Feisbase ceased operation February 2021

From 2005 – 2021 , I ran the website http://www.feisbase.nl, which was primarily a self-developed, online, Irish dance competition registration platform.

Even though it is difficult to imagine nowadays, the process of organising and running a feis(=Irish dancing competition) was mostly a manual, paper-based process. Registering a dancer is not a binary ‘yes/no’ option, but rather a selection of multiple dances, each with their own associated fees. This makes calculating registration fees per dancer a bit more involved.

In addition, the larger competitions have multiple adjudicators judging a competitor, whereby the overall score of a dancer is determined through a somewhat elaborate algorithm by combining each adjudicator’s relative scores, colloquially referred to as ‘grid scores’.

When the dancing school I attended at the time, The Redmond School of Irish Dancing, started organising competitions, I quickly whipped up a small computer program which would run in a browser and had a backend of Perl and Mysql.

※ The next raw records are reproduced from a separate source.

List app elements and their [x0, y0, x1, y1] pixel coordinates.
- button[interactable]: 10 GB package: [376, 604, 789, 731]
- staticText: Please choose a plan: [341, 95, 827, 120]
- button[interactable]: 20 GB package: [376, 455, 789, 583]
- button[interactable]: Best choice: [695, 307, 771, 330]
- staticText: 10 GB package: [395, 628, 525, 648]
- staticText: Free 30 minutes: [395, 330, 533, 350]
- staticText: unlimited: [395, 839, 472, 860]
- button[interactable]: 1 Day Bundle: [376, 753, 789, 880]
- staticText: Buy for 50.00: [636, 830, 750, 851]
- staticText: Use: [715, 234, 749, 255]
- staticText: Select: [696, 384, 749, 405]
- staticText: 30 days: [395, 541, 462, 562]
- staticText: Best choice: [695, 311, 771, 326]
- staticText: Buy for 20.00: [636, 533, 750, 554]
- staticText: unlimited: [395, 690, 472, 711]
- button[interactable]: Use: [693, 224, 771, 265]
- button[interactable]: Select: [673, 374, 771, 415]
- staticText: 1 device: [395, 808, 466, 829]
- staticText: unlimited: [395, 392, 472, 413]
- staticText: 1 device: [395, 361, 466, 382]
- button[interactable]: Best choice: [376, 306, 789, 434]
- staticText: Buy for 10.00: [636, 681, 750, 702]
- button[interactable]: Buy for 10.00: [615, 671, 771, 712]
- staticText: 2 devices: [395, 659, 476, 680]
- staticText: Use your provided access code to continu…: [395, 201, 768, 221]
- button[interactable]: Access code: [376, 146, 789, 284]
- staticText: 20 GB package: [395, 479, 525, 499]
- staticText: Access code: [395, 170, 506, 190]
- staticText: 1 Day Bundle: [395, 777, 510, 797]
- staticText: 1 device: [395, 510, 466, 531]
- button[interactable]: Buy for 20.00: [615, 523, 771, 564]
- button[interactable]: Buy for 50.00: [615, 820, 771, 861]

While functionality was only basic – its first iteration would only quickly lookup dancer names by dancer number – it quickly grew out to an online registration (and scoring) platform which was used by most schools in the Mainland Europe region.

Feisbase ran on a server at home for a good few years before hosting it in the cloud.

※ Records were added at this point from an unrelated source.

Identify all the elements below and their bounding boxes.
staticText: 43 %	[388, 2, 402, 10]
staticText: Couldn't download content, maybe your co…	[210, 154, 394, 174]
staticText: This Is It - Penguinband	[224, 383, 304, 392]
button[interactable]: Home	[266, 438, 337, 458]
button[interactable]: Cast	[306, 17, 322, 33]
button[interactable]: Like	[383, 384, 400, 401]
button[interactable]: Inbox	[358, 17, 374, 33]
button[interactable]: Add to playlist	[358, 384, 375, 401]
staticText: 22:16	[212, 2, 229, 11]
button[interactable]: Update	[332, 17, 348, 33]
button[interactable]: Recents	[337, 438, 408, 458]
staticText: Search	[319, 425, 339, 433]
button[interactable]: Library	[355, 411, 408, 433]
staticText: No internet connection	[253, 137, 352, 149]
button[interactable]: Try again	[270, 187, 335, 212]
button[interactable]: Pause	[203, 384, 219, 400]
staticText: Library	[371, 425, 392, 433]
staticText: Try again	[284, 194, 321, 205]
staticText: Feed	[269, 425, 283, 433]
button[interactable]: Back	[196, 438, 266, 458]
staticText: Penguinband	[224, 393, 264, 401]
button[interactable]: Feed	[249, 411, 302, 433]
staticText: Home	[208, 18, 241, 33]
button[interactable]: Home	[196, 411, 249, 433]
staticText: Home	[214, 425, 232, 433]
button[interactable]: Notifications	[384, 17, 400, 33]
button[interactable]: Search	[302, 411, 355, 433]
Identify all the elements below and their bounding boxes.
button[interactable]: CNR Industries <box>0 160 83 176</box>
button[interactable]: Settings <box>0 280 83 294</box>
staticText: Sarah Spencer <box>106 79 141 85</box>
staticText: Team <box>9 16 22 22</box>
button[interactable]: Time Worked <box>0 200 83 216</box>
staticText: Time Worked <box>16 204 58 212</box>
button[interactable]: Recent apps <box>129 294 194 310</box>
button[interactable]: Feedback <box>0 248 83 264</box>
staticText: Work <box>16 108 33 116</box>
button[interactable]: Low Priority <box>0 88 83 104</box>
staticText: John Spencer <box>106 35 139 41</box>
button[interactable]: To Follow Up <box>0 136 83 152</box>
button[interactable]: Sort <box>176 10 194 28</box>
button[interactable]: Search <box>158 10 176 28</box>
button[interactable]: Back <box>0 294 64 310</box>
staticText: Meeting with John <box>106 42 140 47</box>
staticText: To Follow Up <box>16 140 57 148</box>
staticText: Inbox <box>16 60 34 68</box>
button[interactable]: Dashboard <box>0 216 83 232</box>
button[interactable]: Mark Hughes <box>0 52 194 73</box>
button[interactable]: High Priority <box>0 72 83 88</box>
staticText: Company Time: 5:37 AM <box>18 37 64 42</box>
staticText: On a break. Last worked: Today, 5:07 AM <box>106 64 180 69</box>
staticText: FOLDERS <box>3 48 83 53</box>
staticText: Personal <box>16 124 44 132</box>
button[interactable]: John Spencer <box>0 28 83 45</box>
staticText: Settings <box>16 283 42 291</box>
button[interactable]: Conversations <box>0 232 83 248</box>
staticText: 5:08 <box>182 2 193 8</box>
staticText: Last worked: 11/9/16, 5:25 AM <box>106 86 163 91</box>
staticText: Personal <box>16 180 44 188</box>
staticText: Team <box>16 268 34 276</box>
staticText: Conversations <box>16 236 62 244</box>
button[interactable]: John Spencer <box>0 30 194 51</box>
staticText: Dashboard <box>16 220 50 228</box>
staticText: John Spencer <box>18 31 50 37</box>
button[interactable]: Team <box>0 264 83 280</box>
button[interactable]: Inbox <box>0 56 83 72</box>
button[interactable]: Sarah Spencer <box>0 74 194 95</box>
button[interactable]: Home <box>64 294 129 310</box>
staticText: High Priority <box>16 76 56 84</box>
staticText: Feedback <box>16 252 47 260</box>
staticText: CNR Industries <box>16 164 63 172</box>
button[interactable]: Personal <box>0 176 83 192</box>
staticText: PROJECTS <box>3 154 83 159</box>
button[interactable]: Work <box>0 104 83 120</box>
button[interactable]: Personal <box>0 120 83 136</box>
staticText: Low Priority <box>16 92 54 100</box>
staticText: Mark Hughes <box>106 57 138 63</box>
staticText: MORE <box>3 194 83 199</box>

After about 8 years, a major rewrite was done to improve the user experience of the platform, and also to give it an updated look. A version of the site especially for mobile devices was also part of the update. While the backend technologies remained the same, the frontend was built using the javascriptMVC framework (which no longer exists). This made the website much more responsive.

A screenshot of Feisbase with its easy to use 3-column layout. While the graphics look somewhat outdated, it’s the user experience that counts 😉

Feisbase aim was to make registration of dancers as easy and efficient as possible. The entire site was responsive by using Ajax calls to the backend so that each change was saved immediately.

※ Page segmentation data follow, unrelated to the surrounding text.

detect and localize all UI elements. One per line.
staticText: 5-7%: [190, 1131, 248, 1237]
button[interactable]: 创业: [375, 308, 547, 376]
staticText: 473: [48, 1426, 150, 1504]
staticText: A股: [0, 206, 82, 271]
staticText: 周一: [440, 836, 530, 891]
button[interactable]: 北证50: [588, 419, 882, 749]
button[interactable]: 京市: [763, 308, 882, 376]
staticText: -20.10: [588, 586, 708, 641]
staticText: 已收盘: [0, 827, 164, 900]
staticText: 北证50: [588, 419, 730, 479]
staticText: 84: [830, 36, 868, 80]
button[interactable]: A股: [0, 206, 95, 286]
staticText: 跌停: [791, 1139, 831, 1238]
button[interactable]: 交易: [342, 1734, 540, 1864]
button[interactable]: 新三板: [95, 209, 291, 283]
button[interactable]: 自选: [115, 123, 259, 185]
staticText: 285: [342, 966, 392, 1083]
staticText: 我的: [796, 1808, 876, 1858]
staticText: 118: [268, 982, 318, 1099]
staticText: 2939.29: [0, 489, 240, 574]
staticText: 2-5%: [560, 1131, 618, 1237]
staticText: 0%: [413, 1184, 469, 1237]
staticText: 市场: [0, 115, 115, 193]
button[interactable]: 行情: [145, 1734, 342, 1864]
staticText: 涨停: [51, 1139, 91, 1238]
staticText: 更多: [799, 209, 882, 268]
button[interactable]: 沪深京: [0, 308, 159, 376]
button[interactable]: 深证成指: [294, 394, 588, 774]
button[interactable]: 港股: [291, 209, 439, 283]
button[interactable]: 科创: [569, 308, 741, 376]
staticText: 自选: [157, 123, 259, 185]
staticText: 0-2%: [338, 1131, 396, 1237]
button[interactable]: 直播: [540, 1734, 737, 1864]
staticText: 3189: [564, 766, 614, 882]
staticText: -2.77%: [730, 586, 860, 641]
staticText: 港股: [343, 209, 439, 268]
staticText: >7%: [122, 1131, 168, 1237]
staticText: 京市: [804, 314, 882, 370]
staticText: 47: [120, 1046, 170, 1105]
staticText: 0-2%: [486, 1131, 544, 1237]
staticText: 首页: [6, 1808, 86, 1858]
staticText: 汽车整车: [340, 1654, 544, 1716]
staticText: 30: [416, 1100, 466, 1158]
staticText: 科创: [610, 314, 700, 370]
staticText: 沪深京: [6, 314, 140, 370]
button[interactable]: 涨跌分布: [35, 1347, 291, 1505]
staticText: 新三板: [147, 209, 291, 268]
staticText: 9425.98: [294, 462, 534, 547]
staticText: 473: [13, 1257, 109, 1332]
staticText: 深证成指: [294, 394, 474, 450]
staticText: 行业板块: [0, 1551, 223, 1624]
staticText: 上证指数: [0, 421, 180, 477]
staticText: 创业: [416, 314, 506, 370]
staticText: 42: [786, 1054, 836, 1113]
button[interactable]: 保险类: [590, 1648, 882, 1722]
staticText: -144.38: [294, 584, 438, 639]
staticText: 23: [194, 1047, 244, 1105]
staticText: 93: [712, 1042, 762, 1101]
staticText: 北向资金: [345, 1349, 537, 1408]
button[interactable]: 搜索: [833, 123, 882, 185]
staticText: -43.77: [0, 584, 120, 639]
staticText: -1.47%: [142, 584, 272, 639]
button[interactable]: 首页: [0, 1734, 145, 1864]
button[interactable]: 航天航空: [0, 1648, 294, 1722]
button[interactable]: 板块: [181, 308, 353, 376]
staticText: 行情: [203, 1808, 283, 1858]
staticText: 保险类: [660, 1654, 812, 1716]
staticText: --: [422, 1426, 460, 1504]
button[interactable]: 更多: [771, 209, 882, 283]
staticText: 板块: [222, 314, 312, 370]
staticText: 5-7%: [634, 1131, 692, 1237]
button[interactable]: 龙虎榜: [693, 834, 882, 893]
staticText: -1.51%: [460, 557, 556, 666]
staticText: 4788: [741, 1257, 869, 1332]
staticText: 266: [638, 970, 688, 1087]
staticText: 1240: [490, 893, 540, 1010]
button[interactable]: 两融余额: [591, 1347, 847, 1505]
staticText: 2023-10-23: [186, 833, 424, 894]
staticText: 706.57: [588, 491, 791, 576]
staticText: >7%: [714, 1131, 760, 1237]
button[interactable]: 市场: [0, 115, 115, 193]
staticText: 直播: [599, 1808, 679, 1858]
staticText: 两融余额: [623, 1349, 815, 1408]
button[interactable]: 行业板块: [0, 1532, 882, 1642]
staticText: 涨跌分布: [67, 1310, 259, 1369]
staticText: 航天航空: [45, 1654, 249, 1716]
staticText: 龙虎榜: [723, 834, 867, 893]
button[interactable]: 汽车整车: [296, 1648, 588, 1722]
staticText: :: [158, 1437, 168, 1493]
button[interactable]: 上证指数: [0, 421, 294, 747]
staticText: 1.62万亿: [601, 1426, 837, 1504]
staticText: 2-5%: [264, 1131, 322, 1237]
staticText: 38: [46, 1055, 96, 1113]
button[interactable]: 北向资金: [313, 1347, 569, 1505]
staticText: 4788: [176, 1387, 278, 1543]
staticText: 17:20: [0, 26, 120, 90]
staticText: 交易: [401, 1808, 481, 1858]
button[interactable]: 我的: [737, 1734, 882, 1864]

The main registration page was divided into three columns, beginning with column 1 showing all the teachers schools to which he/she has access. Once a school was selected, all its dancers appeared in column 2, which also sported a sophisticated search box where one could search on name or age group. Selecting a dancer would showcase all eligible competitions based on agegroup in column 3 and all was left to do is check the appropriate competitions to register. Option to export all calculated fees per school or dancer, generating dance cards and more were in section 4. Organisers of the feis had a separate screen where they could monitor all progress of the registrations and export all the stagelists to Excel.

Feisbase was decommissioned on February 28th 2021. I have made many friends throughout the Feisbase years and I want to thank everybody for their support in that period!